The black-white liquid crystal spliced screen 100 for 3D printing provided by the embodiment comprises two black-white liquid crystal sub-screens 101 and 102, and the switch circuits 101b and 102b of the two black-white liquid crystal sub-screens have specific positions, so that a conductive wire cannot pass through an insulation isolation region, and the width of the insulation isolation region at the symmetry axis is only 1-2 micrometers. The isolation insulating tape is directly manufactured by adopting a mask (also called a lighting board) in the existing liquid crystal display screen manufacturing process, then the processes of gluing, exposure, etching and the like are completed according to the prior art, and finally a frame is arranged for the whole black-and-white liquid crystal spliced screen 100.
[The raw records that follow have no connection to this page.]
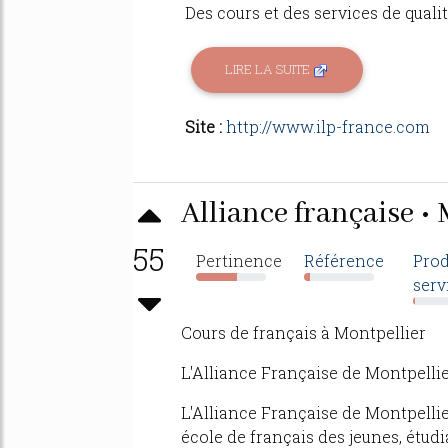
Des cours et des services de qualité
LIRE LA SUITE
Site :
http://www.ilp-france.com
Alliance française •
55
Pertinence
Référence
Prod
serv
59%
8%
4%
Cours de français à Montpellier
L'Alliance Française de Montpelli
L'Alliance Française de Montpellie
école de français des jeunes, étud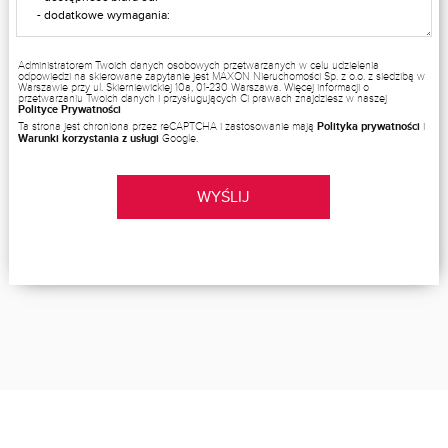
Administratorem Twoich danych osobowych przetwarzanych w celu udzielenia
odpowiedzi na skierowane zapytanie jest MAXON Nieruchomości Sp. z o.o. z siedzibą w
Warszawie przy ul. Skierniewickiej 10a, 01-230 Warszawa. Więcej informacji o
przetwarzaniu Twoich danych i przysługujących Ci prawach znajdziesz w naszej
Polityce Prywatności
Ta strona jest chroniona przez reCAPTCHA i zastosowanie mają
Polityka prywatności
i
Warunki korzystania z usługi
Google.
WYŚLIJ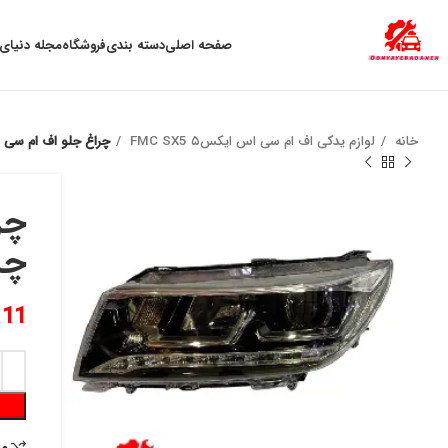
به علت نوسان ارز ، لطفا قبل از خرید تماس بگیرید.
صفحه اصلی
دسته بندی
فروشگاه
مجله دنیای 
خانه
لوازم یدکی اف ام سی اس ایکس۵ FMC SX5
چراغ جلو اف ام سی اس ایکس
چ
111
م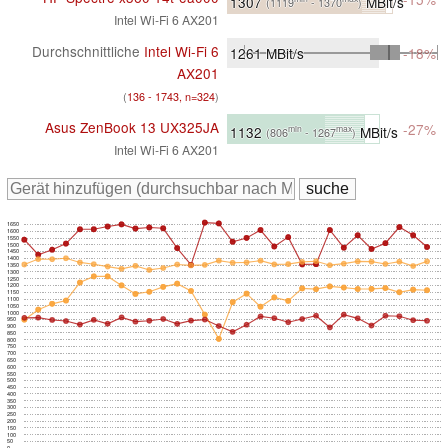
1307
MBit/s
(1119
- 1370
)
Intel Wi-Fi 6 AX201
Durchschnittliche
Intel Wi-Fi 6
1261
MBit/s
-18%
AX201
(
136 - 1743, n=324
)
Asus ZenBook 13 UX325JA
-27%
1132
MBit/s
min
max
(806
- 1267
)
Intel Wi-Fi 6 AX201
1650
1600
1550
1500
1450
1400
1350
1300
1250
1200
1150
1100
1050
1000
950
900
850
800
750
700
650
600
550
500
450
400
350
300
250
200
150
100
50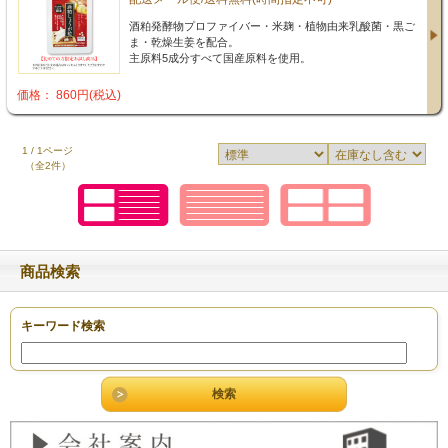
酒粕発酵物プロファイバー・米麹・植物由来乳酸菌・黒ご
ま・乾燥生姜を配合。
主原料5成分すべて国産原料を使用。
価格： 860円(税込)
1 / 1ページ
（全2件）
商品検索
キーワード検索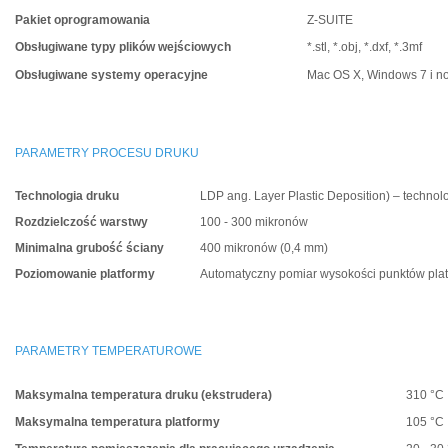
Pakiet oprogramowania
Z-SUITE
Obsługiwane typy plików wejściowych
*.stl, *.obj, *.dxf, *.3mf
Obsługiwane systemy operacyjne
Mac OS X, Windows 7 i n
PARAMETRY PROCESU DRUKU
Technologia druku
LDP ang. Layer Plastic Deposition) – techno
Rozdzielczość warstwy
100 - 300 mikronów
Minimalna grubość ściany
400 mikronów (0,4 mm)
Poziomowanie platformy
Automatyczny pomiar wysokości punktów pla
PARAMETRY TEMPERATUROWE
Maksymalna temperatura druku (ekstrudera)
310 °C
Maksymalna temperatura platformy
105 °C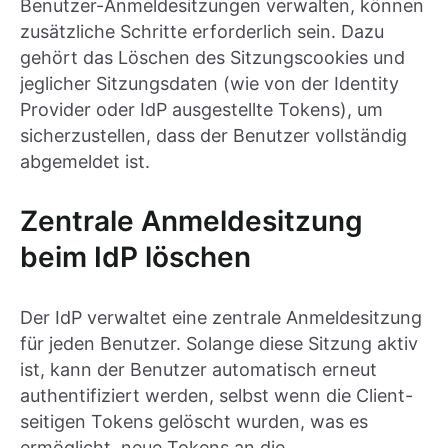
Benutzer-Anmeldesitzungen verwalten, können
zusätzliche Schritte erforderlich sein. Dazu
gehört das Löschen des Sitzungscookies und
jeglicher Sitzungsdaten (wie von der Identity
Provider oder IdP ausgestellte Tokens), um
sicherzustellen, dass der Benutzer vollständig
abgemeldet ist.
Zentrale Anmeldesitzung
beim IdP löschen
Der IdP verwaltet eine zentrale Anmeldesitzung
für jeden Benutzer. Solange diese Sitzung aktiv
ist, kann der Benutzer automatisch erneut
authentifiziert werden, selbst wenn die Client-
seitigen Tokens gelöscht wurden, was es
ermöglicht, neue Tokens an die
Therefore, the black-and-white liquid crystal sub-screens 101 and 102 adopted by the embodiment can be processed to form the black-and-white liquid crystal spliced screen 100 by adopting the existing process, and a driving circuit does not need to be redesigned. When the black-and-white liquid crystal splicing screen 100 is used, a complete picture (namely 1/2 of the complete picture displayed by each black-and-white liquid crystal sub-screen) can be controlled to be displayed by the black-and-white liquid crystal splicing screen 100, and the black-and-white liquid crystal sub-screens 101 and 102 can independently display the complete picture respectively. Moreover, if the resolutions of the black and white liquid crystal sub-screens 101 and 102 are 5760 × 3240 and the size is 8 inches, the resolution of the spliced black and white liquid crystal spliced screen 100 can be 11520 × 3240, the size will exceed 13.3 inches (the pixels can be as fine as 35 microns), and the requirement of 3D printing can be met without changing a driving circuit.

Example 2

As shown in fig. 4 and 5, the present embodiment provides a black-and-white liquid crystal tiled screen 200 for 3D printing, which includes two black-and-white liquid crystal sub-screens 201, 202 disposed on the same substrate. The upper black-and-white liquid crystal sub-panel 201 has a plurality of pixel cells 201a with switch circuits 201b, and the lower black-and-white liquid crystal sub-panel 202 has a plurality of pixel cells 202a with switch circuits 202 b. The two black and white liquid crystal sub-panels 201, 202 are arranged axisymmetrically (along the X axis in the lateral direction) with their pixel cells 201a, 202a also arranged axisymmetrically, and the switching circuits 201b, 202b located on the far side of the axis of symmetry.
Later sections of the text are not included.